At the Orange County Water District (OCWD) Advanced Water Purification Facility (AWPF) in Fountain Valley, CA, USA chloramines are deliberately generated by adding sodium hypochlorite (NaOCl) to a secondary-treated wastewater effluent prior to microfiltration (MF) to prevent reverse osmosis (RO) membrane biofouling downstream and to avoid the damaging effects of free chlorine on the thin-film composite polyamide RO membranes. The hypochlorite reacts with residual ammonia (~2.5 mg L⁻¹) present in the secondary effluent to produce a mixture of chloramines. At the injection point, the initial high OCl⁻:NH₃ ratio and pH (~12.5) likely favours the formation of trichloramine (NCl₃); however, as the NCl₃ is eventually diluted in the source water to the approximately neutral system pH, formation of both NH₂Cl and dichloramine (NHCl₂) will occur:

$${\mathrm{NCl}}_3\rightleftharpoons {\mathrm{NHCl}}_2\rightleftharpoons {\mathrm{NH}}_2\mathrm{Cl}$$ (1)
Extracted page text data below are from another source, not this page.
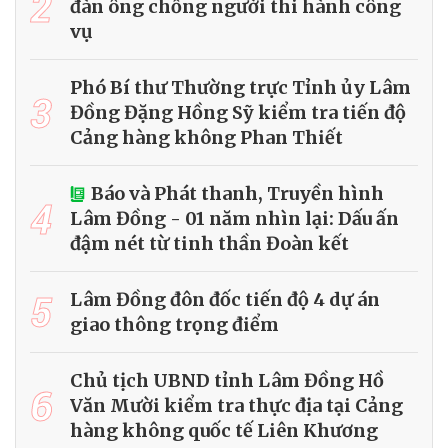
2
đàn ông chống người thi hành công
vụ
Phó Bí thư Thường trực Tỉnh ủy Lâm
3
Đồng Đặng Hồng Sỹ kiểm tra tiến độ
Cảng hàng không Phan Thiết
Báo và Phát thanh, Truyền hình
4
Lâm Đồng - 01 năm nhìn lại: Dấu ấn
đậm nét từ tinh thần Đoàn kết
5
Lâm Đồng đôn đốc tiến độ 4 dự án
giao thông trọng điểm
Chủ tịch UBND tỉnh Lâm Đồng Hồ
6
Văn Mười kiểm tra thực địa tại Cảng
hàng không quốc tế Liên Khương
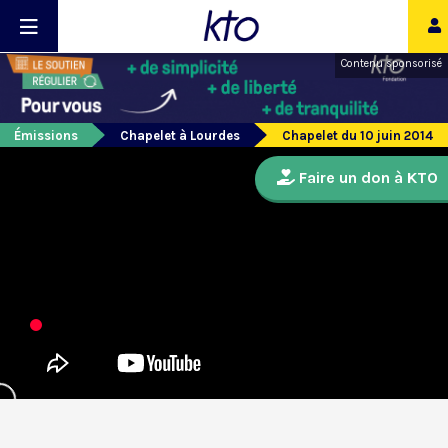
Contenu sponsorisé
Émissions
Chapelet à Lourdes
Chapelet du 10 juin 2014
Faire un don à KTO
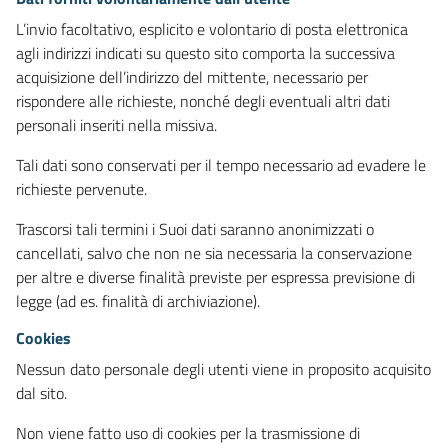
L’invio facoltativo, esplicito e volontario di posta elettronica
agli indirizzi indicati su questo sito comporta la successiva
acquisizione dell’indirizzo del mittente, necessario per
rispondere alle richieste, nonché degli eventuali altri dati
personali inseriti nella missiva.
Tali dati sono conservati per il tempo necessario ad evadere le
richieste pervenute.
Trascorsi tali termini i Suoi dati saranno anonimizzati o
cancellati, salvo che non ne sia necessaria la conservazione
per altre e diverse finalità previste per espressa previsione di
legge (ad es. finalità di archiviazione).
Cookies
Nessun dato personale degli utenti viene in proposito acquisito
dal sito.
Non viene fatto uso di cookies per la trasmissione di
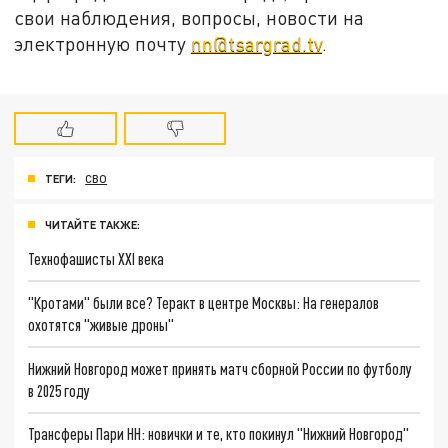
свои наблюдения, вопросы, новости на
электронную почту
nn@tsargrad.tv
.
ТЕГИ:
СВО
ЧИТАЙТЕ ТАКЖЕ:
Технофашисты XXI века
"Кротами" были все? Теракт в центре Москвы: На генералов
охотятся "живые дроны"
Нижний Новгород может принять матч сборной России по футболу
в 2025 году
Трансферы Пари НН: новички и те, кто покинул "Нижний Новгород"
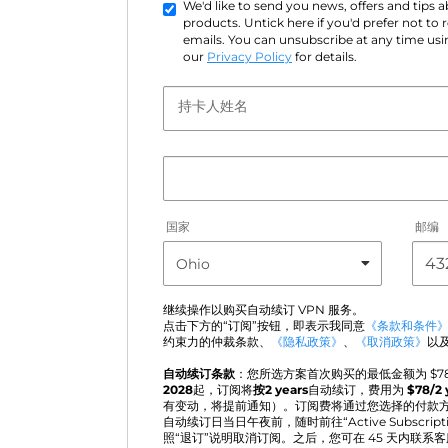
We'd like to send you news, offers and tips
products. Untick here if you'd prefer not to
emails. You can unsubscribe at any time usin
our
Privacy Policy
for details.
持卡人姓名
国家
邮编
继续操作以购买自动续订 VPN 服务。
点击下方的“订阅”按钮，即表示我同意
《条款和条件
约束力的仲裁条款、
《隐私政策》
、
《取消政策》
以
自动续订条款
：您所选方案首次购买的最低金额为 $
7
2028
起，订阅将
按2 years
自动续订，费用为
$
78
/2 
有变动，将提前通知）。订阅费将通过您选择的付款
自动续订日当日午夜前，随时前往“Active Subscri
照“退订”说明取消订阅。之后，您可在 45 天内联系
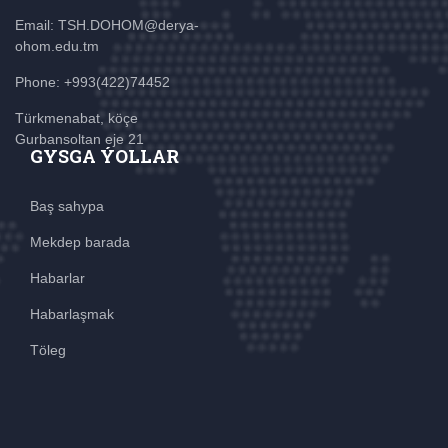
Email: TSH.DOHOM@derya-
ohom.edu.tm
Phone: +993(422)74452
Türkmenabat, köçe
Gurbansoltan eje 21
GYSGA ÝOLLAR
Baş sahypa
Mekdep barada
Habarlar
Habarlaşmak
Töleg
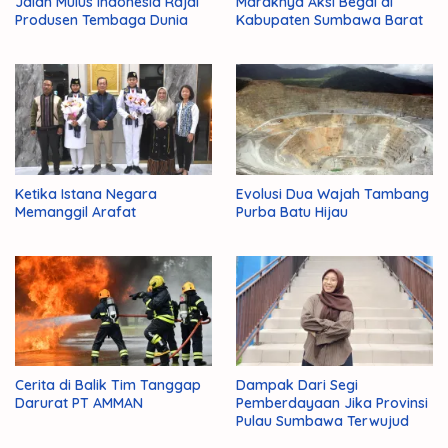
Jalan Mulus Indonesia Rajai
Maraknya Aksi Begal di
Produsen Tembaga Dunia
Kabupaten Sumbawa Barat
Ketika Istana Negara
Evolusi Dua Wajah Tambang
Memanggil Arafat
Purba Batu Hijau
Cerita di Balik Tim Tanggap
Dampak Dari Segi
Darurat PT AMMAN
Pemberdayaan Jika Provinsi
Pulau Sumbawa Terwujud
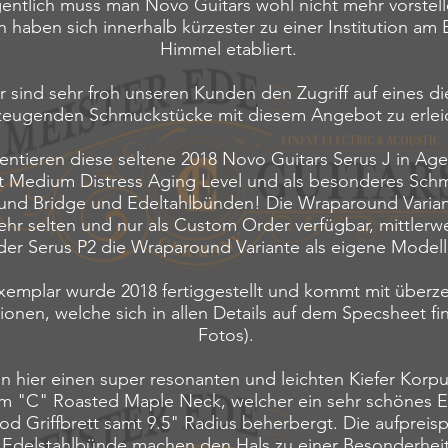
gentlich muss man Novo Guitars wohl nicht mehr vorstell
n haben sich innerhalb kürzester zu einer Institution am
Himmel etabliert.
r sind sehr froh unseren Kunden den Zugriff auf eines di
zeugenden Schmuckstücke mit diesem Angebot zu erleic
entieren die
se seltene 2018
Novo Guitars Serus J in Age
t Medium Distress Aging Level und als besonderes Schm
nd Bridge und Edeltahlbünden! Die Wraparound Varia
ehr selten und nur als Custom Order verfügbar, mittlerwe
der Serus P2 die Wraparound Variante als eigene Modell
xemplar wurde 2018 fertiggestellt und kommt mit über
tionen, welche sich in allen Details auf dem Specsheet fi
Fotos).
n hier einen super resonanten und leichten Kiefer Korpu
em "C" Roasted Maple Neck, welcher ein sehr schönes E
d Griffbrett samt 9.5" Radius beherbergt. Die aufpreisp
Edelstahlbünde machen den Hals zu einer Besonderheit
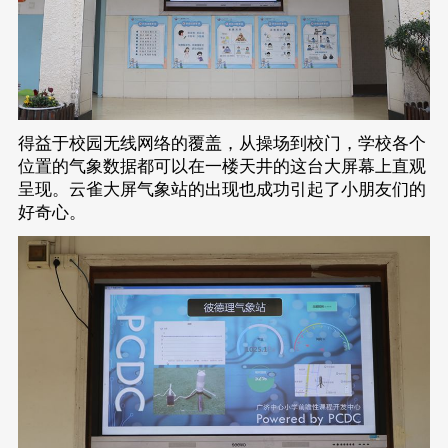
得益于校园无线网络的覆盖，从操场到校门，学校各个
位置的气象数据都可以在一楼天井的这台大屏幕上直观
呈现。云雀大屏气象站的出现也成功引起了小朋友们的
好奇心。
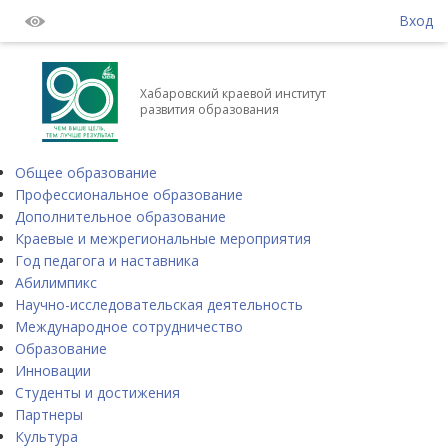
Вход
Хабаровский краевой институт
развития образования
Общее образование
Профессиональное образование
Дополнительное образование
Краевые и межрегиональные мероприятия
Год педагога и наставника
Абилимпикс
Научно-исследовательская деятельность
Международное сотрудничество
Образование
Инновации
Студенты и достижения
Партнеры
Культура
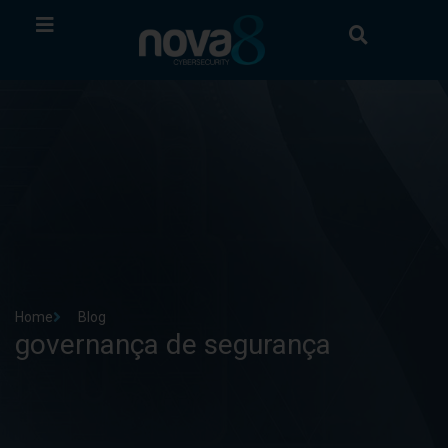
Home
Blog
governança de segurança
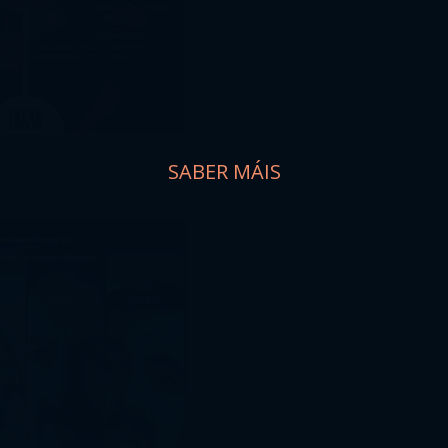
SABER MÁIS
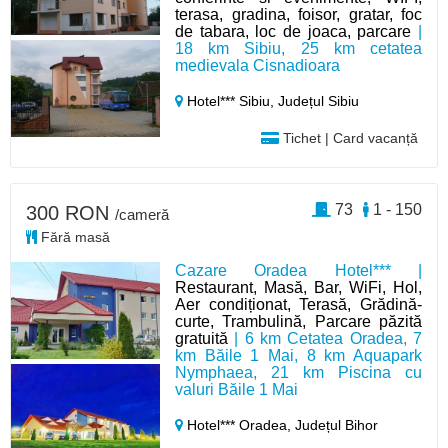
terasa, gradina, foisor, gratar, foc
de tabara, loc de joaca, parcare
|
18 km Sibiu, 25 km cetatea
medievala Cisnadioara
Hotel*** Sibiu,
Județul Sibiu
Tichet | Card vacanță
73
1 - 150
300 RON
/cameră
Fără masă
Cazare Oradea Hotel*** |
Restaurant, Masă, Bar, WiFi, Hol,
Aer condiționat, Terasă, Grădină-
curte, Trambulină, Parcare păzită
gratuită
| 6 km Cetatea Oradea, 7
km Băile 1 Mai, 8 km Aquapark
Nymphaea, 21 km Piscina cu
valuri Băile 1 Mai
Hotel*** Oradea,
Județul Bihor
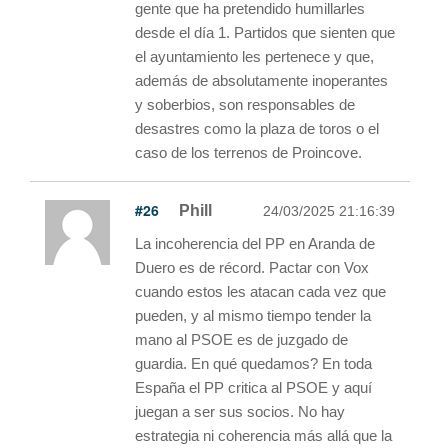
gente que ha pretendido humillarles
desde el día 1. Partidos que sienten que
el ayuntamiento les pertenece y que,
además de absolutamente inoperantes
y soberbios, son responsables de
desastres como la plaza de toros o el
caso de los terrenos de Proincove.
#26
Phill
24/03/2025 21:16:39
La incoherencia del PP en Aranda de
Duero es de récord. Pactar con Vox
cuando estos les atacan cada vez que
pueden, y al mismo tiempo tender la
mano al PSOE es de juzgado de
guardia. En qué quedamos? En toda
España el PP critica al PSOE y aquí
juegan a ser sus socios. No hay
estrategia ni coherencia más allá que la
A large fraction of the residual chloramines pass through the MF and RO membranes and are detected in the RO permeate. Analysis of the chloramines by membrane introduction mass spectrometry indicated an approximate ratio of 48% NH₂Cl: 48% NHCl₂: 2% NCl₃ (unpublished data), consistent with expectations at this pH of 5.5–5.7 (Palin, 1950).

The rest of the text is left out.